(Page images and extracted text)
- Opening Delimiter -

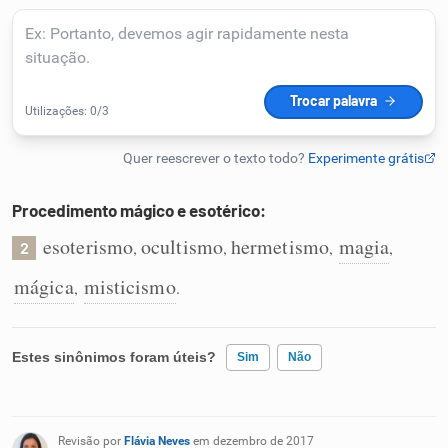
Humanizador de IA
Cata-letras
Conexões
Procedimento mágico e esotérico:
esoterismo
ocultismo
hermetismo
magia
,
,
,
,
Caça-palavras
2
mágica
misticismo
,
.
Dicionário
Estes sinônimos foram úteis?
Sim
Não
Sinônimos
Existem sinônimos incorretos
Revisão por
Flávia Neves
em dezembro de 2017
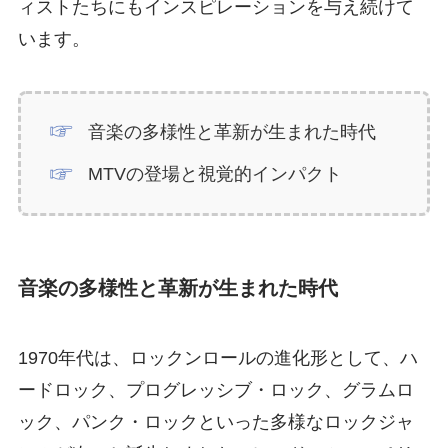
ィストたちにもインスピレーションを与え続けて
います。
音楽の多様性と革新が生まれた時代
MTVの登場と視覚的インパクト
音楽の多様性と革新が生まれた時代
1970年代は、ロックンロールの進化形として、ハ
ードロック、プログレッシブ・ロック、グラムロ
ック、パンク・ロックといった多様なロックジャ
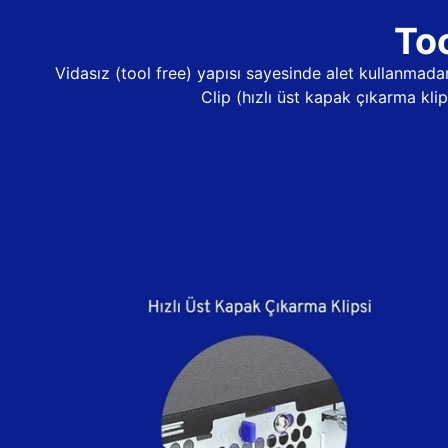
Too
Vidasız (tool free) yapısı sayesinde alet kullanma
Clip (hızlı üst kapak çıkarma kli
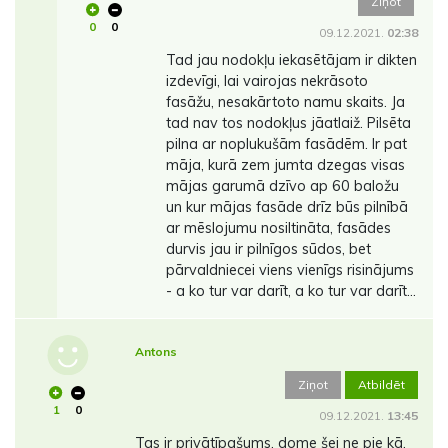
Ziņot
0
0
09.12.2021.
02:38
Tad jau nodokļu iekasētājam ir dikten
izdevīgi, lai vairojas nekrāsoto
fasāžu, nesakārtoto namu skaits. Ja
tad nav tos nodokļus jāatlaiž. Pilsēta
pilna ar noplukušām fasādēm. Ir pat
māja, kurā zem jumta dzegas visas
mājas garumā dzīvo ap 60 baložu
un kur mājas fasāde drīz būs pilnībā
ar mēslojumu nosiltināta, fasādes
durvis jau ir pilnīgos sūdos, bet
pārvaldniecei viens vienīgs risinājums
- a ko tur var darīt, a ko tur var darīt...
Antons
Ziņot
Atbildēt
1
0
09.12.2021.
13:45
Tas ir privātīpašums, dome šei ne pie kā.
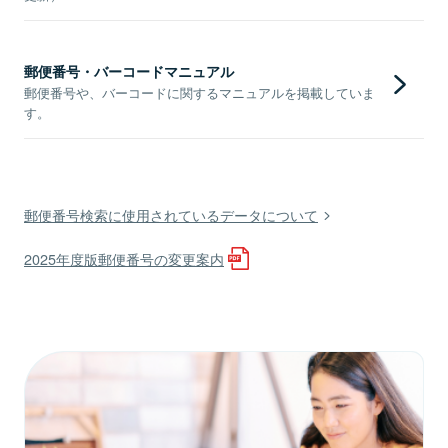
郵便番号・バーコードマニュアル
郵便番号や、バーコードに関するマニュアルを掲載していま
す。
郵便番号検索に使用されているデータについて
2025年度版郵便番号の変更案内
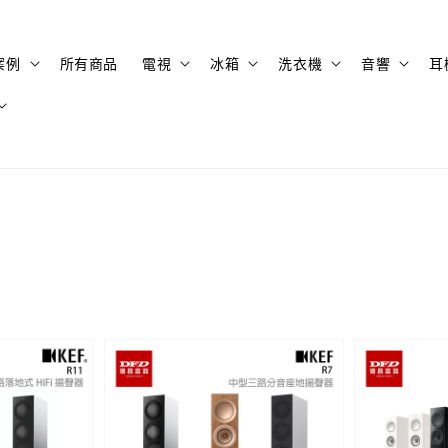
案例
所有商品
電視
冰箱
洗衣機
音響
耳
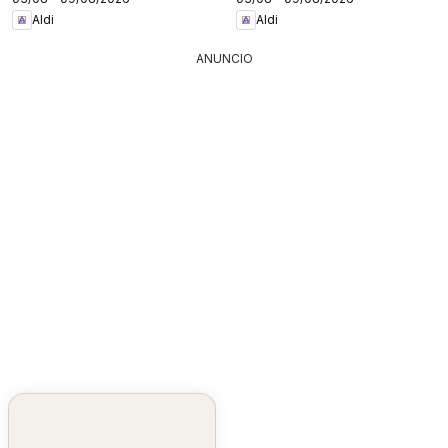
Aldi
Aldi
ANUNCIO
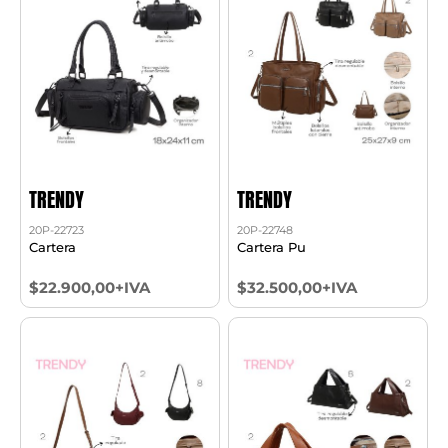
TRENDY
TRENDY
20P-22723
20P-22748
Cartera
Cartera Pu
$22.900,00+IVA
$32.500,00+IVA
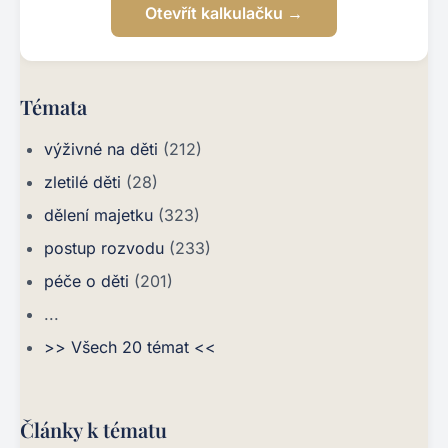
Otevřít kalkulačku →
Témata
výživné na děti
(212)
zletilé děti
(28)
dělení majetku
(323)
postup rozvodu
(233)
péče o děti
(201)
...
>> Všech 20 témat <<
Články k tématu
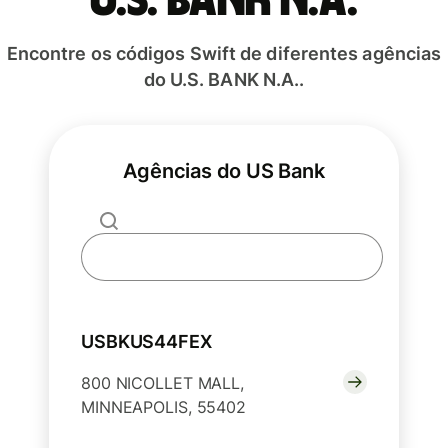
U.S. BANK N.A.
Encontre os códigos Swift de diferentes agências
do U.S. BANK N.A..
Agências do US Bank
USBKUS44FEX
800 NICOLLET MALL,
MINNEAPOLIS, 55402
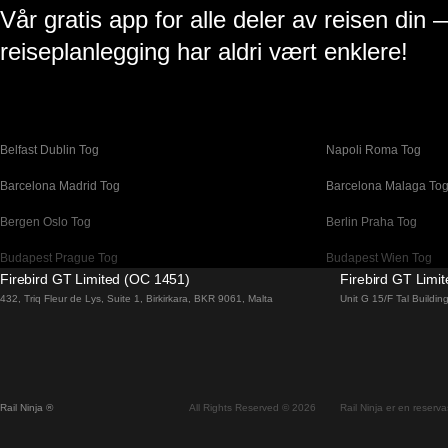
Vår gratis app for alle deler av reisen din 
reiseplanlegging har aldri vært enklere!
Belfast Dublin Tog
Napoli Roma Tog
Barcelona Madrid Tog
Barcelona Malaga To
Bergen Oslo Tog
Berlin Praha Tog
Budapest Prague Tog
Budapest Wien Tog
Firebird GT Limited (OC 1451)
Firebird GT Limi
Canberra Sydney Tog
Changwon Seoul Tog
432, Triq Fleur de Lys, Suite 1, Birkirkara, BKR 9061, Malta
Unit G 15/F Tal Buildi
Coimbra Porto Tog
Cork Dublin Tog
Dublin Belfast Tog
Dublin Cork Tog
Faro Lisboa Tog
Faro Porto Tog
Rail Ninja ®
All Rights Reserved © 2026
Rail Ninja er en reservas
Flam Oslo Tog
Galway Dublin Tog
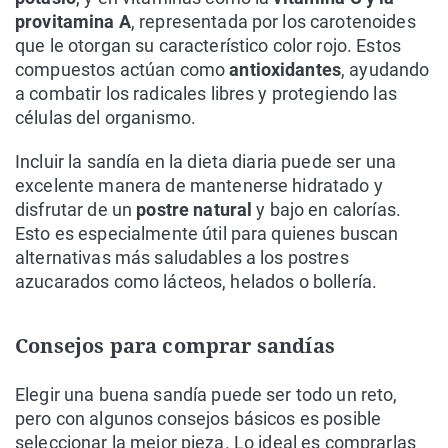
provitamina A
, representada por los carotenoides
que le otorgan su característico color rojo. Estos
compuestos actúan como
antioxidantes
, ayudando
a combatir los radicales libres y protegiendo las
células del organismo.
Incluir la sandía en la dieta diaria puede ser una
excelente manera de mantenerse hidratado y
disfrutar de un
postre natural
y bajo en calorías.
Esto es especialmente útil para quienes buscan
alternativas más saludables a los postres
azucarados como lácteos, helados o bollería.
Consejos para comprar sandías
Elegir una buena sandía puede ser todo un reto,
pero con algunos consejos básicos es posible
seleccionar la mejor pieza. Lo ideal es comprarlas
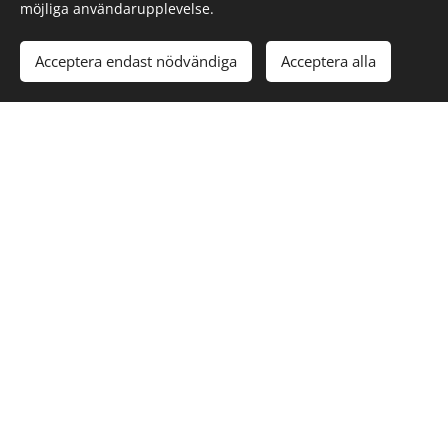
möjliga användarupplevelse.
Acceptera endast nödvändiga
Acceptera alla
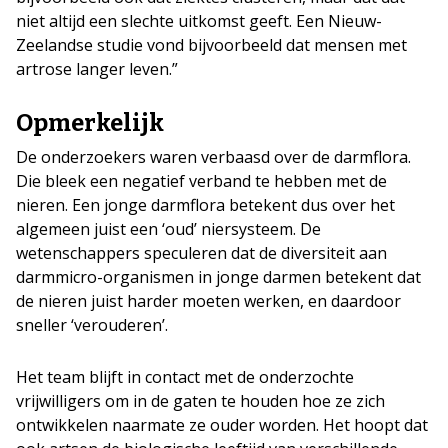
niet altijd een slechte uitkomst geeft. Een Nieuw-
Zeelandse studie vond bijvoorbeeld dat mensen met
artrose langer leven.”
Opmerkelijk
De onderzoekers waren verbaasd over de darmflora.
Die bleek een negatief verband te hebben met de
nieren. Een jonge darmflora betekent dus over het
algemeen juist een ‘oud’ niersysteem. De
wetenschappers speculeren dat de diversiteit aan
darmmicro-organismen in jonge darmen betekent dat
de nieren juist harder moeten werken, en daardoor
sneller ‘verouderen’.
Het team blijft in contact met de onderzochte
vrijwilligers om in de gaten te houden hoe ze zich
ontwikkelen naarmate ze ouder worden. Het hoopt dat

- Closing Delimiter -

What you write should match the entries exactly, except that the pictures are dropped.

Humanizador de IA
Cata-letras
Conexões
Procedimento mágico e esotérico:
esoterismo
ocultismo
hermetismo
magia
,
,
,
,
Caça-palavras
2
mágica
misticismo
,
.
Dicionário
Estes sinônimos foram úteis?
Sim
Não
Sinônimos
Existem sinônimos incorretos
Revisão por
Flávia Neves
em dezembro de 2017
ィストたちにもインスピレーションを与え続けて
います。
音楽の多様性と革新が生まれた時代
MTVの登場と視覚的インパクト
音楽の多様性と革新が生まれた時代
1970年代は、ロックンロールの進化形として、ハ
ードロック、プログレッシブ・ロック、グラムロ
ック、パンク・ロックといった多様なロックジャ
Too
Vidasız (tool free) yapısı sayesinde alet kullanma
Clip (hızlı üst kapak çıkarma kli
Ziņot
0
0
09.12.2021.
02:38
Tad jau nodokļu iekasētājam ir dikten
izdevīgi, lai vairojas nekrāsoto
fasāžu, nesakārtoto namu skaits. Ja
tad nav tos nodokļus jāatlaiž. Pilsēta
pilna ar noplukušām fasādēm. Ir pat
māja, kurā zem jumta dzegas visas
mājas garumā dzīvo ap 60 baložu
un kur mājas fasāde drīz būs pilnībā
ar mēslojumu nosiltināta, fasādes
durvis jau ir pilnīgos sūdos, bet
pārvaldniecei viens vienīgs risinājums
- a ko tur var darīt, a ko tur var darīt...
Antons
Ziņot
Atbildēt
1
0
09.12.2021.
13:45
Tas ir privātīpašums, dome šei ne pie kā.
郵便番号・バーコードマニュアル
郵便番号や、バーコードに関するマニュアルを掲載していま
す。
郵便番号検索に使用されているデータについて
2025年度版郵便番号の変更案内
案例
所有商品
電視
冰箱
洗衣機
音響
耳
Aldi
Aldi
ANUNCIO
TRENDY
TRENDY
20P-22723
20P-22748
Cartera
Cartera Pu
$22.900,00+IVA
$32.500,00+IVA
Otevřít kalkulačku →
Témata
výživné na děti
(212)
zletilé děti
(28)
dělení majetku
(323)
postup rozvodu
(233)
péče o děti
(201)
...
>> Všech 20 témat <<
Články k tématu
U.S. BANK N.A.
Encontre os códigos Swift de diferentes agências
do U.S. BANK N.A..
Agências do US Bank
USBKUS44FEX
800 NICOLLET MALL,
MINNEAPOLIS, 55402
Vår gratis app for alle deler av reisen din 
reiseplanlegging har aldri vært enklere!
Belfast Dublin Tog
Napoli Roma Tog
Barcelona Madrid Tog
Barcelona Malaga To
Bergen Oslo Tog
Berlin Praha Tog
Budapest Prague Tog
Budapest Wien Tog
Firebird GT Limited (OC 1451)
Firebird GT Limi
Canberra Sydney Tog
Changwon Seoul Tog
432, Triq Fleur de Lys, Suite 1, Birkirkara, BKR 9061, Malta
Unit G 15/F Tal Buildi
Coimbra Porto Tog
Cork Dublin Tog
Dublin Belfast Tog
Dublin Cork Tog
Faro Lisboa Tog
Faro Porto Tog
Rail Ninja ®
All Rights Reserved © 2026
Rail Ninja er en reservas
Flam Oslo Tog
Galway Dublin Tog
provitamina A
, representada por los carotenoides
que le otorgan su característico color rojo. Estos
compuestos actúan como
antioxidantes
, ayudando
a combatir los radicales libres y protegiendo las
células del organismo.
Incluir la sandía en la dieta diaria puede ser una
excelente manera de mantenerse hidratado y
disfrutar de un
postre natural
y bajo en calorías.
Esto es especialmente útil para quienes buscan
alternativas más saludables a los postres
azucarados como lácteos, helados o bollería.
Consejos para comprar sandías
Elegir una buena sandía puede ser todo un reto,
pero con algunos consejos básicos es posible
seleccionar la mejor pieza. Lo ideal es comprarlas
möjliga användarupplevelse.
Acceptera endast nödvändiga
Acceptera alla
niet altijd een slechte uitkomst geeft. Een Nieuw-
Zeelandse studie vond bijvoorbeeld dat mensen met
artrose langer leven.”
Opmerkelijk
De onderzoekers waren verbaasd over de darmflora.
Die bleek een negatief verband te hebben met de
nieren. Een jonge darmflora betekent dus over het
algemeen juist een ‘oud’ niersysteem. De
wetenschappers speculeren dat de diversiteit aan
darmmicro-organismen in jonge darmen betekent dat
de nieren juist harder moeten werken, en daardoor
sneller ‘verouderen’.
Het team blijft in contact met de onderzochte
vrijwilligers om in de gaten te houden hoe ze zich
ontwikkelen naarmate ze ouder worden. Het hoopt dat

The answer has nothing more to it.